@author: Minghao WANG
Update on 11/Sep/2023: We'll soon publish a portable python environment for geneformer.
This tutorial includes several parts, including:
How to install python, R environment and relavent dependencies / packages on hpc3
how to transform Seurat data to Anndata format, environment: R
How to convert Anndata to .loom format, environment: Python 3.10
How to use the .loom format data to generate .dataset data, environment: Python 3.10
How to use the tokenizer to finetune your own model, environment: Python 3.10
How to use the finetuned / pretrained model to extract and plot cell embeddings, environment: Python 3.10
The above is the pipeline for the whole process. Step 6
is optional.
Python is mainly used in deep learning. Anaconda is a powerful tool to manage python packages. So we just need to install Anaconda, then Python is automatically installed by it.
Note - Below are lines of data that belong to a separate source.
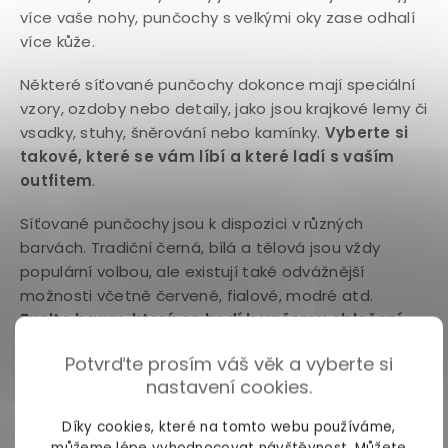
více vaše nohy, punčochy s velkými oky zase odhalí
více kůže.
Některé síťované punčochy dokonce mají speciální
vzory, ozdoby nebo detaily, jako jsou krajkové lemy či
vsadky, stuhy, šněrování nebo kamínky.
Vyberte si
takové, které se vám líbí a které ladí s vaším
outfitem
.
Síťované punčochy jsou k dispozici v různých
barvách. Tradiční černá, bílá a tělová jsou vždy
populární volbou, ale existují také odvážnější
možnosti včetně červené, fialové, modré atd.
Zvolte barvu, která se hodí k vašemu oblečení
nebo k tomu, co chcete vyjádřit.
Potvrďte prosím váš věk a vyberte si
nastavení cookies.
Jak správně oblékat síťované
punčochy?
Díky cookies, které na tomto webu používáme,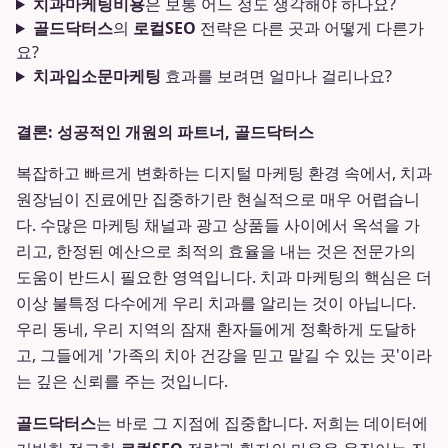
치과마케팅비용
은 보통 어느 정도 생각해야 하나요?
골드닥터스
의
로컬SEO
전략은 다른 곳과 어떻게 다른가
요?
치과입소문마케팅
효과를 보려면 얼마나 걸리나요?
결론: 성공적인 개원의 파트너, 골드닥터스
복잡하고 빠르게 변화하는 디지털 마케팅 환경 속에서, 치과
원장님이 진료에만 집중하기란 현실적으로 매우 어렵습니
다. 수많은 마케팅 채널과 광고 상품들 사이에서 옥석을 가
리고, 한정된 예산으로 최적의 효율을 내는 것은 전문가의
도움이 반드시 필요한 영역입니다. 치과 마케팅의 핵심은 더
이상 불특정 다수에게 우리 치과를 알리는 것이 아닙니다.
우리 동네, 우리 지역의 잠재 환자들에게 정확하게 도달하
고, 그들에게 '가족의 치아 건강을 믿고 맡길 수 있는 곳'이라
는 깊은 신뢰를 주는 것입니다.
골드닥터스
는 바로 그 지점에 집중합니다. 저희는 데이터에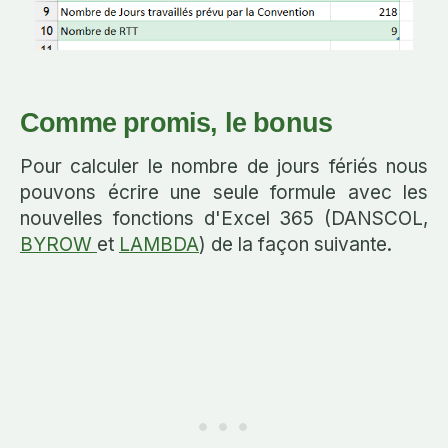
Comme promis, le bonus
Pour calculer le nombre de jours fériés nous
pouvons écrire une seule formule avec les
nouvelles fonctions d'Excel 365 (DANSCOL,
BYROW
et
LAMBDA
) de la façon suivante.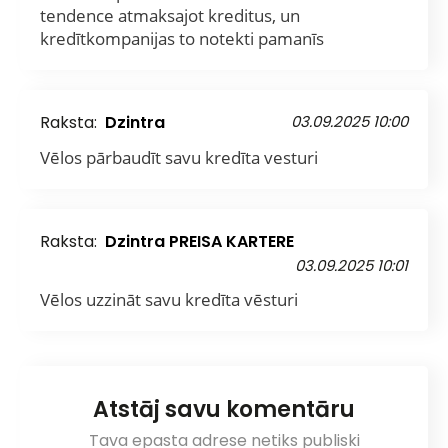
tendence atmaksajot kreditus, un
kredītkompanijas to notekti pamanīs
Raksta:
Dzintra
03.09.2025 10:00
Vēlos pārbaudīt savu kredīta vesturi
Raksta:
Dzintra PREISA KARTERE
03.09.2025 10:01
Vēlos uzzināt savu kredīta vēsturi
Atstāj savu komentāru
Tava epasta adrese netiks publiski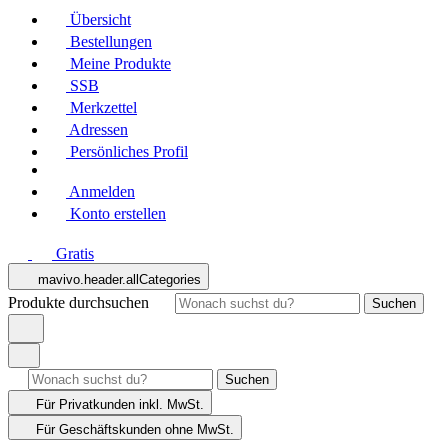
Übersicht
Bestellungen
Meine Produkte
SSB
Merkzettel
Adressen
Persönliches Profil
Anmelden
Konto erstellen
Gratis
mavivo.header.allCategories
Produkte durchsuchen
Suchen
Suchen
Für Privatkunden
inkl. MwSt.
Für Geschäftskunden
ohne MwSt.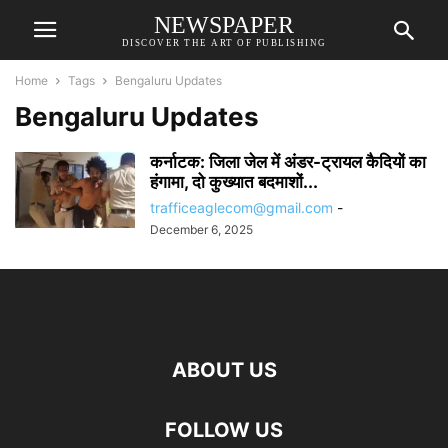
NEWSPAPER
DISCOVER THE ART OF PUBLISHING
Home
Tags
Bengaluru Updates
Bengaluru Updates
कर्नाटक: जिला जेल में अंडर-ट्रायल कैदियों का
हंगामा, दो कुख्यात बदमाशों...
trafficeaglecom@gmail.com
-
December 6, 2025
ABOUT US
FOLLOW US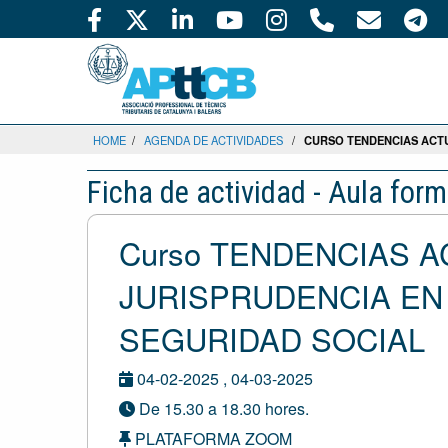
HOME
/
AGENDA DE ACTIVIDADES
/
CURSO TENDENCIAS ACTU
Ficha de actividad - Aula form
Curso TENDENCIAS A
JURISPRUDENCIA EN
SEGURIDAD SOCIAL
04-02-2025 , 04-03-2025
De 15.30 a 18.30 hores.
PLATAFORMA ZOOM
First, log on your hpc3 cluster, and move the directory to Prof. WANG's directory by: cd /scratch/PI/jgwang/
.
If you don't have your own folder, just run the following command: mkdir <your name>
. Then your own folder is successfully created.
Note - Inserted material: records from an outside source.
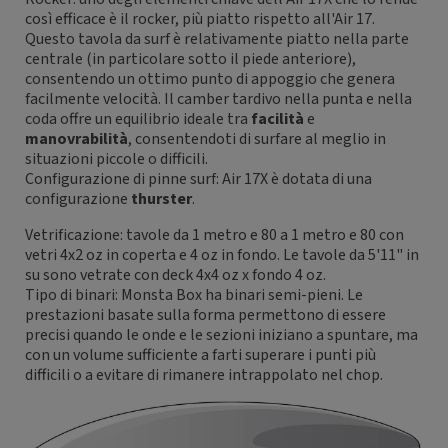
così efficace è il rocker, più piatto rispetto all'Air 17.
Questo tavola da surf è relativamente piatto nella parte
centrale (in particolare sotto il piede anteriore),
consentendo un ottimo punto di appoggio che genera
facilmente velocità. Il camber tardivo nella punta e nella
coda offre un equilibrio ideale tra
facilità
e
manovrabilità
, consentendoti di surfare al meglio in
situazioni piccole o difficili.
Configurazione di pinne surf: Air 17X è dotata di una
configurazione
thurster
.
Vetrificazione: tavole da 1 metro e 80 a 1 metro e 80 con
vetri 4x2 oz in coperta e 4 oz in fondo. Le tavole da 5'11" in
su sono vetrate con deck 4x4 oz x fondo 4 oz.
Tipo di binari: Monsta Box ha binari semi-pieni. Le
prestazioni basate sulla forma permettono di essere
precisi quando le onde e le sezioni iniziano a spuntare, ma
con un volume sufficiente a farti superare i punti più
difficili o a evitare di rimanere intrappolato nel chop.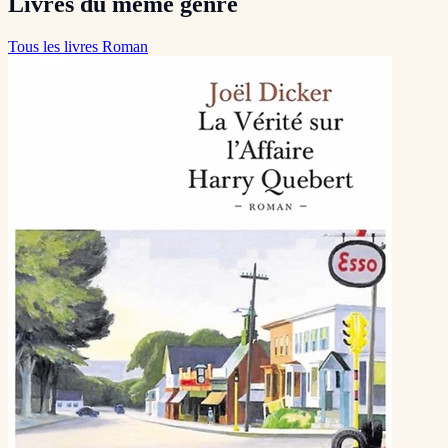
Livres du même genre
Tous les livres Roman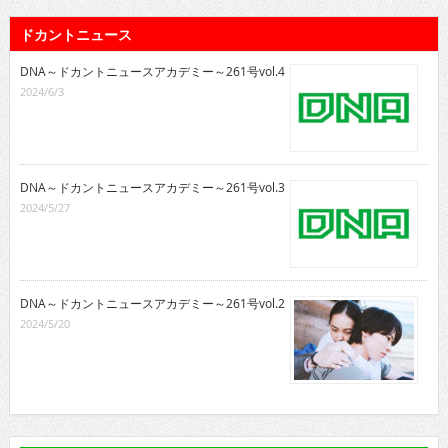
ドカントニュース
DNA～ドカントニュースアカデミー～261号vol.4
2024/6/3
DNA～ドカントニュースアカデミー～261号vol.3
2024/5/27
DNA～ドカントニュースアカデミー～261号vol.2
2024/5/20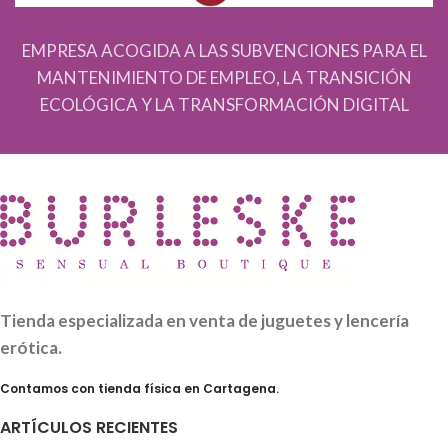
EMPRESA ACOGIDA A LAS SUBVENCIONES PARA EL
MANTENIMIENTO DE EMPLEO, LA TRANSICIÓN
ECOLÓGICA Y LA TRANSFORMACIÓN DIGITAL
Tienda especializada en venta de juguetes y lencería
erótica.
Contamos con tienda física en Cartagena.
ARTÍCULOS RECIENTES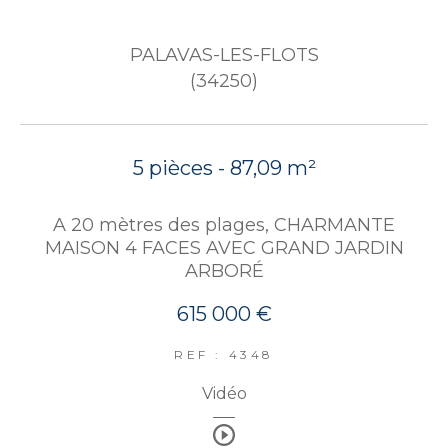
PALAVAS-LES-FLOTS
(34250)
5 pièces - 87,09 m²
A 20 mètres des plages, CHARMANTE
MAISON 4 FACES AVEC GRAND JARDIN
ARBORÉ
615 000 €
REF : 4348
Vidéo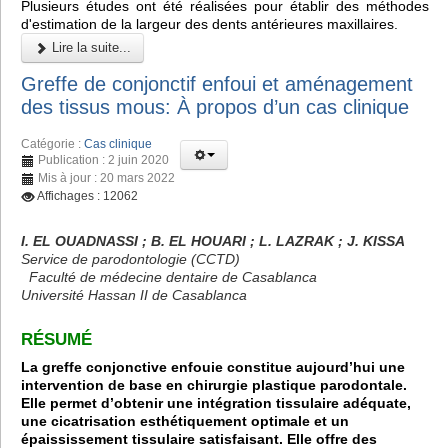
Plusieurs études ont été réalisées pour établir des méthodes
d'estimation de la largeur des dents antérieures maxillaires.
Lire la suite...
Greffe de conjonctif enfoui et aménagement
des tissus mous: À propos d’un cas clinique
Catégorie :
Cas clinique
Publication : 2 juin 2020
Mis à jour : 20 mars 2022
Affichages : 12062
I. EL OUADNASSI ; B. EL HOUARI ; L. LAZRAK ; J. KISSA
Service de parodontologie (CCTD)
Faculté de médecine dentaire de Casablanca
Université Hassan II de Casablanca
RÉSUMÉ
La greffe conjonctive enfouie constitue aujourd’hui une
intervention de base en chirurgie plastique parodontale.
Elle permet d’obtenir une intégration tissulaire adéquate,
une cicatrisation esthétiquement optimale et un
épaississement tissulaire satisfaisant. Elle offre des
Then move into it by cd <your name>
.
We should install anaconda here. Run the following command: wget -c https://repo.anaconda.com/archive/Anaconda3-2023.07-2-Linux-x86_64.sh
.
Then, run it by sh Anaconda3-2023.07-2-Linux-x86_64.sh
. After pressing a lot of ENTER/RETURN, there is a step to change the install path. You can change the path to /scratch/PI/jgwang/<your name>
. Then Anaconda is successfully installed. Please also remember to change the python system path by vim ~/.bashrc
, then press i
, and use the arrow to move to a new line and add the following: export PATH=/scratch/PI/jgwang/<your name>/anaconda3/bin:$PATH
. Then press esc
and input :wq
then press enter. Then you should use source ~/.bashrc
to activate it.
To check the availability of python, just run python --version
. If there are some feedbacks instead of command not found
, it means you successfully install Python!
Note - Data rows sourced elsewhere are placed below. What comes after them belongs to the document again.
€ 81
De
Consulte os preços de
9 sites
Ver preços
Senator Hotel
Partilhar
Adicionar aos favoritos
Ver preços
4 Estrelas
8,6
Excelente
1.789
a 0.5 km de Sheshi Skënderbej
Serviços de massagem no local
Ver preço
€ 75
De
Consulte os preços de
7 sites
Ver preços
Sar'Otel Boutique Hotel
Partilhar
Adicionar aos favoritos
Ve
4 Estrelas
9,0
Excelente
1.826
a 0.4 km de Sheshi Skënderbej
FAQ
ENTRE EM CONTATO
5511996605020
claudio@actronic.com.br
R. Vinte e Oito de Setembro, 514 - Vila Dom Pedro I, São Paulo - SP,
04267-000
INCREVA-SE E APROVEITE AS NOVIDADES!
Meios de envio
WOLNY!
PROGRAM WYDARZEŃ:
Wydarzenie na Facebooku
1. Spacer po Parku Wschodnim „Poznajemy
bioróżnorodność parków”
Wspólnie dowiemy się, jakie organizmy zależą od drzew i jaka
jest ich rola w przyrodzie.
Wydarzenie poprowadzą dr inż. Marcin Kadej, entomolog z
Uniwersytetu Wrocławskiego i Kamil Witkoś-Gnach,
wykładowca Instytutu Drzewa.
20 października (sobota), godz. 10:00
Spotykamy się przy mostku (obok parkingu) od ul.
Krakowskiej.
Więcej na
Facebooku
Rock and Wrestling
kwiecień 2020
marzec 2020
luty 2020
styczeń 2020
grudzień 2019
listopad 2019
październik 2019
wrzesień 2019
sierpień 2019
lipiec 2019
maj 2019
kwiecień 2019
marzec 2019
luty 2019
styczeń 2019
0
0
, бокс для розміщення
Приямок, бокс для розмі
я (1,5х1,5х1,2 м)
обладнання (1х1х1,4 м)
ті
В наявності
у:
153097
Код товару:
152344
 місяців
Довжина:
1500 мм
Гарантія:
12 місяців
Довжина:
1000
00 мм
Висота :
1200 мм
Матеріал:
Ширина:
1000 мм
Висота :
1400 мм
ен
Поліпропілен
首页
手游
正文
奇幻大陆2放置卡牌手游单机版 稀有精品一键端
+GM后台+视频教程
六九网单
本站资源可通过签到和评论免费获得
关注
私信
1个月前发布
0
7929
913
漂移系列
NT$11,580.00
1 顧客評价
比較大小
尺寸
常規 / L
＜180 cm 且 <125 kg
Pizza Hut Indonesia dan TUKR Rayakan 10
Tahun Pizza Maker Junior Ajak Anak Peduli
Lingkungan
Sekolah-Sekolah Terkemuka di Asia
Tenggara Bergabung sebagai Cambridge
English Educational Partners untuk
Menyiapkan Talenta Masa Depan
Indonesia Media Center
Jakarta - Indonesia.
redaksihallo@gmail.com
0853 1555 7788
Python env: run conda create -n py310 python=3.10 anaconda
, and follow the instructions to create the environment. To dive into it, just use conda activate py310
.
R env: conda create -n r_env r-essentials r-base
.
Since it's too much, just search according to the error message. E.g. if it says No module named A, you should search How to install A with conda? on Google.